La crainte et le mépris n’excluent pas toutefois une sûreté de coup d’œil propice à l’observation réaliste : notation des différences vestimentaires rapportées aux différences sociales — « Suivant leur position sociale différente ils avaient des habits, des redingotes, des vestes, des habit-vestes » (11) — indication du critère d’inégalité qui régit le placement des invités à table : « Quelques uns encore (mais ceux-là, bien sûr, devaient dîner au bas bout de la table) portaient des blouses de cérémonie » (12), car, si fête il y a, elle n’est pas de celles où une convivialité égalitaire efface pour un temps les hiérarchies sociales. Ailleurs, au bal à la Vaubyessard, en même temps que la présence des paysans aux fenêtres lui permet un raccourci contrasté de l’ascension sociale d’Emma, les barreaux dont il garnit les fenêtres sont aussi le signe très appuyé d’un formidable et solide écart social. Encore faut-il préciser qu’il constate seulement, qu’il ne condamne pas une inégalité dont il n’a cure, à laquelle même il souscrirait plutôt si l’aristocratie n’était pas si sotte (ses portraits de nobles sont très ironiques) et ne détenait pas ainsi à tort une place méritée plutôt par l’élite des artistes dévoués à l’art comme lui. C est sa probité d’artiste réaliste qui lui impose de pareils constats, même s’ils peuvent témoigner dans l’esprit des lecteurs contre le conservatisme de l’auteur et contre son dégoût de l’idéologie démocratique issue des Lumières. Ainsi peut-on lire chez lui un discours implicite contraire à ses convictions sociales et politiques, comme le montrent les compliments que George Sand lui adresse pour L’Éducation sentimentale :

« [ton livre] prouve que cet état social est arrivé à sa décomposition et qu’il faudra le changer très radicalement. Il le prouve si bien qu’on ne te croirait pas si tu disais le contraire » (13).

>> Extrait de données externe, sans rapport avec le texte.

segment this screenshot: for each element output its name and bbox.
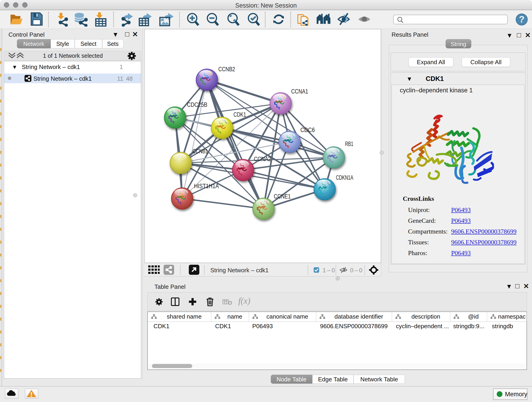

Si l’effort du romancier vise à rendre indistincte la voix du narrateur en vertu du principe d’impassibilité, il arrive néanmoins que Flaubert prenne assez nettement parti dans son œuvre par un engagement affectif dont les manifestations [???]. II faut donc prêter d’autant plus d’attention au passage de la relation des Comices où cette voix se fait entendre comme telle, à la limite de l’intrusion d’auteur caractérisée, quand la vieille servante Catherine Leroux est « récompensée » d’une médaille pour cinquante ans de service :« Son visage maigre, entouré d’un béguin sans bordure, était plus plissé de rides qu’une pomme de reinette flétrie, et des manches de sa camisole rouge dépassaient deux longues mains, à articulations noueuses. La poussière des granges, la potasse des lessives et le suint des laines les avaient si bien encroûtées, éraillées, durcies, qu’elles semblaient sales quoiqu’elles fussent rincées d’eau claire ; et, à force d’avoir servi, elles restaient entrouvertes, comme pour présenter d’elles-mêmes l’humble témoignage de tant de souffrances subies […] Dans la fréquentation des animaux, elle avait pris leur mutisme et leur placidité […] Ainsi se tenait, devant ces bourgeois épanouis, ce demi-siècle de servitude » (14).

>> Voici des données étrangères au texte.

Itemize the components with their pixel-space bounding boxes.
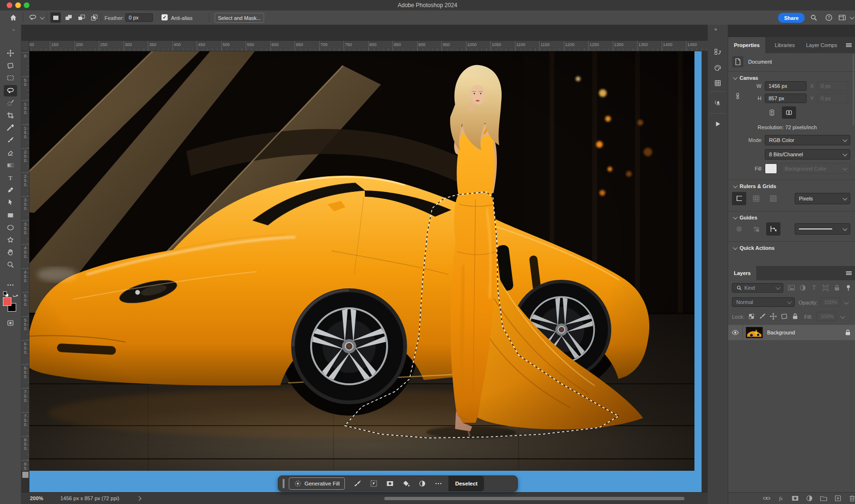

La retenue du texte n’ôte rien, bien au contraire, à sa force dénonciatrice : caractère dérisoire de la récompense, dévoilement de la violence légale par laquelle une exploitation forcenée brise un être humain et le ravale au niveau de la bête, tout y est dit en même temps que la mention des « bourgeois épanouis » désigne les coupables.

Ainsi arrive-t-il à Flaubert de scruter et de dénoncer quelques-uns des fonctionnements de la machinerie sociale dont la solitude de Croisset lui permet de croire qu’il n’est pas partie prenante. Toutefois dans cette même scène des Comices, le retour envahissant de l’obsession de la sottise vient limiter la portée de cette observation en englobant après coup l’exploitée et les exploiteurs dans une même réprobation :

« Puis, quand elle eut sa médaille, elle la considéra. Alors un sourire de béatitude se répandit sur sa figure et on l’entendait qui marmottait en s’en allant : « Je la donnerai au curé de chez nous, pour qu’il me dise des messes » (15).

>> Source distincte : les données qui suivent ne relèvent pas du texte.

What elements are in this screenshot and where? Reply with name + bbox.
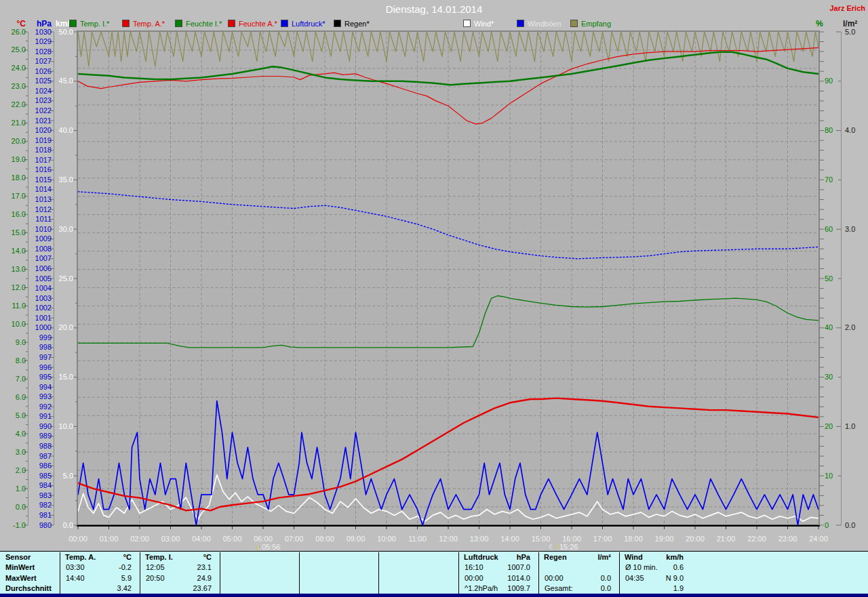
hpa-tick-label: 1014 [30, 185, 52, 194]
astro-time: 05:56 [262, 543, 281, 551]
kmh-tick-label: 50.0 [50, 28, 73, 37]
hpa-tick-label: 989 [30, 432, 52, 440]
hpa-tick-label: 1009 [30, 234, 52, 243]
kmh-tick-label: 20.0 [50, 323, 73, 332]
lm2-tick-label: 1.0 [845, 422, 867, 431]
table-section-unit: °C [65, 553, 132, 562]
table-divider [378, 552, 379, 594]
kmh-tick-label: 35.0 [50, 176, 73, 184]
table-stat-value: 1.9 [625, 584, 684, 593]
time-tick-label: 12:00 [435, 535, 462, 543]
table-divider [299, 552, 300, 594]
celsius-tick-label: 0.0 [0, 503, 26, 512]
table-divider [140, 552, 140, 594]
table-divider [619, 552, 620, 594]
table-stat-value: 1014.0 [464, 574, 530, 583]
percent-tick-label: 40 [825, 323, 844, 332]
hpa-tick-label: 988 [30, 442, 52, 451]
celsius-tick-label: 2.0 [0, 466, 26, 475]
time-tick-label: 17:00 [589, 535, 616, 543]
weather-app-window: Dienstag, 14.01.2014 Jarz Erich °C hPa k… [0, 0, 868, 597]
lm2-tick-label: 0.0 [845, 521, 867, 530]
celsius-tick-label: 10.0 [0, 320, 26, 329]
celsius-tick-label: 14.0 [0, 247, 26, 255]
celsius-tick-label: 19.0 [0, 155, 26, 164]
celsius-tick-label: 25.0 [0, 45, 26, 54]
table-divider [60, 552, 60, 594]
hpa-tick-label: 1028 [30, 47, 52, 56]
celsius-tick-label: 6.0 [0, 393, 26, 402]
time-tick-label: 22:00 [743, 535, 770, 543]
celsius-tick-label: 5.0 [0, 411, 26, 420]
hpa-tick-label: 998 [30, 343, 52, 352]
hpa-tick-label: 997 [30, 353, 52, 362]
weather-chart-plot[interactable] [0, 0, 868, 597]
hpa-tick-label: 993 [30, 392, 52, 401]
celsius-tick-label: 11.0 [0, 302, 26, 310]
celsius-tick-label: 17.0 [0, 192, 26, 201]
table-stat-value: 23.67 [145, 584, 212, 593]
hpa-tick-label: 1004 [30, 284, 52, 293]
hpa-tick-label: 994 [30, 383, 52, 392]
hpa-tick-label: 1001 [30, 314, 52, 323]
hpa-tick-label: 999 [30, 333, 52, 342]
hpa-tick-label: 991 [30, 412, 52, 421]
hpa-tick-label: 1011 [30, 215, 52, 224]
kmh-tick-label: 15.0 [50, 373, 73, 382]
hpa-tick-label: 1020 [30, 126, 52, 135]
time-tick-label: 23:00 [774, 535, 802, 543]
hpa-tick-label: 1021 [30, 117, 52, 125]
hpa-tick-label: 1027 [30, 57, 52, 66]
hpa-tick-label: 980 [30, 521, 52, 530]
kmh-tick-label: 5.0 [50, 472, 73, 480]
time-tick-label: 20:00 [682, 535, 709, 543]
percent-tick-label: 60 [825, 225, 844, 234]
table-section-unit: °C [145, 553, 212, 562]
statistics-table: SensorMinWertMaxWertDurchschnittTemp. A.… [0, 551, 868, 597]
kmh-tick-label: 45.0 [50, 77, 73, 85]
celsius-tick-label: 1.0 [0, 485, 26, 493]
hpa-tick-label: 983 [30, 491, 52, 500]
table-stat-value: 5.9 [65, 574, 132, 583]
celsius-tick-label: 22.0 [0, 100, 26, 109]
hpa-tick-label: 1016 [30, 165, 52, 174]
celsius-tick-label: 21.0 [0, 119, 26, 127]
lm2-tick-label: 5.0 [845, 28, 867, 37]
hpa-tick-label: 1026 [30, 67, 52, 76]
lm2-tick-label: 3.0 [845, 225, 867, 234]
table-section-unit: l/m² [544, 553, 611, 562]
hpa-tick-label: 984 [30, 481, 52, 490]
time-tick-label: 05:00 [219, 535, 246, 543]
percent-tick-label: 0 [825, 521, 844, 530]
time-tick-label: 10:00 [373, 535, 400, 543]
hpa-tick-label: 1024 [30, 87, 52, 96]
astro-time: 15:26 [559, 543, 578, 551]
celsius-tick-label: 3.0 [0, 448, 26, 457]
percent-tick-label: 10 [825, 472, 844, 480]
celsius-tick-label: 13.0 [0, 265, 26, 274]
lm2-tick-label: 2.0 [845, 323, 867, 332]
table-row-label: Sensor [5, 553, 58, 562]
time-tick-label: 13:00 [466, 535, 493, 543]
hpa-tick-label: 1002 [30, 304, 52, 312]
time-tick-label: 03:00 [157, 535, 184, 543]
time-tick-label: 11:00 [404, 535, 431, 543]
hpa-tick-label: 985 [30, 472, 52, 480]
table-section-unit: hPa [464, 553, 530, 562]
table-divider [458, 552, 459, 594]
hpa-tick-label: 982 [30, 501, 52, 510]
moon-icon: ☾ [549, 543, 555, 551]
table-row-label: MaxWert [5, 574, 58, 583]
celsius-tick-label: 7.0 [0, 375, 26, 384]
percent-tick-label: 70 [825, 176, 844, 184]
hpa-tick-label: 1005 [30, 274, 52, 283]
table-divider [538, 552, 539, 594]
celsius-tick-label: 9.0 [0, 338, 26, 347]
lm2-tick-label: 4.0 [845, 126, 867, 135]
hpa-tick-label: 1019 [30, 136, 52, 145]
celsius-tick-label: 12.0 [0, 283, 26, 292]
time-tick-label: 01:00 [96, 535, 123, 543]
hpa-tick-label: 995 [30, 373, 52, 382]
hpa-tick-label: 1007 [30, 254, 52, 263]
table-stat-value: 0.0 [544, 574, 611, 583]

L’obsession de la sottise déborde et emporte ainsi la protestation sociale ; elle brouille la vision de Flaubert et lui fait mêler des dénominations (bourgeois / ouvriers par exemple) qui pourraient aider à l’analyse sociale (si tel était d’ailleurs son projet, ce qui n’est le cas) : « Moi, je comprends dans ce mot de « bourgeois », le bourgeois en blouse comme les bourgeois en redingote » (16). Le terme ne désigne plus alors une catégorie sociale précise mais tout homme insensible à la beauté de l’Art, l’homme du commun, vivant sous le signe de la bêtise. C’est le triomphe d’une mythologie personnelle sur les classements nécessaires à l’investigation sociale.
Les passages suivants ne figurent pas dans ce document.